The corrosive effects are evident. “If you’re going to give almost everybody an A, you can’t ask them to do a lot of work, because you’re going to give them an A anyway.” Courses become less demanding: “Three papers in a semester becomes two, the reading goes down, and students realize that they’ve got a lot of extra time. Suddenly, their lives become filled with extracurricular activities, which explains the present glut in activism.”

 

 

The road to the encampments “passes through relativism into the opposite of relativism, the willingness to denounce without seeking evidence.” The grade-inflated young embark on an intense search for “commitment, by which you embrace a position without reasoning your way to it.” The mobs who set up encampments “don’t make suggestions, they make demands,” and that is “a consequence of progressivism. When you make progress, you foreclose the questions that you’ve decided.”
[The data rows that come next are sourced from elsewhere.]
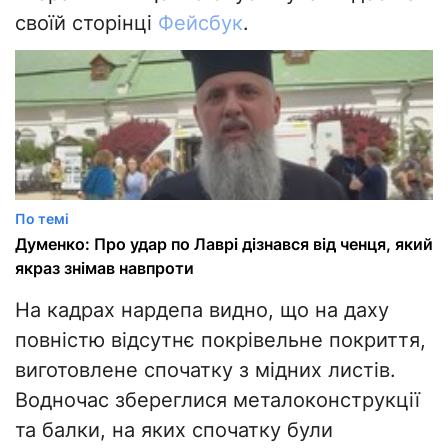
своїй сторінці
Фейсбук
.
По темі
Думенко: Про удар по Лаврі дізнався від ченця, який
якраз знімав навпроти
На кадрах нардепа видно, що на даху
повністю відсутнє покрівельне покриття,
виготовлене спочатку з мідних листів.
Водночас збереглися металоконструкції
та балки, на яких спочатку були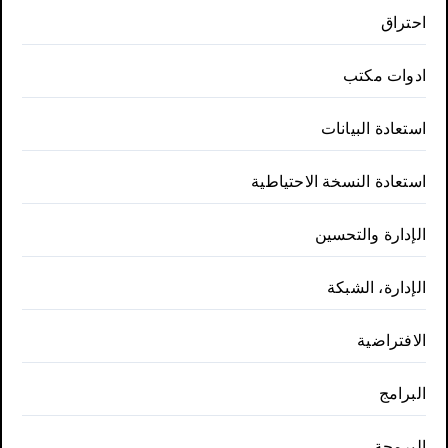
احتراق
ادوات مكتب
استعادة البيانات
استعادة النسخة الاحتياطية
الإدارة والتحسين
الإدارة، الشبكة
الافتراضية
البرامج
البرمجة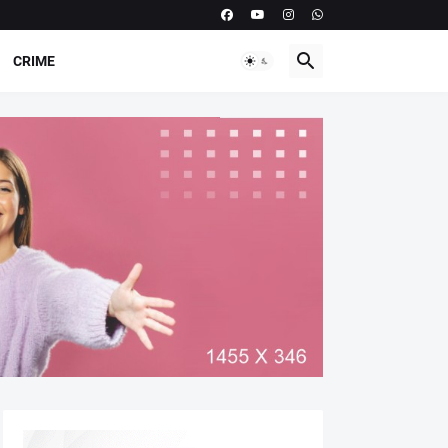
CRIME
Mr. Mansfield also argues that the ills of grade inflation have seeped into wider American society. “One of the things grade inflation does is to rob students of knowledge of what they’re good at, and not so good at.” Ostensible success in school “doesn’t tell employers whether the graduates of college are good at something. It robs us of necessary information.”

That’s bad for democracy, Mr. Mansfield says, “because it makes society attempt something—or satisfy itself that it’s done something—that is impossible, which is to do away with human inequalities.”

請您先登陸,再發跟帖!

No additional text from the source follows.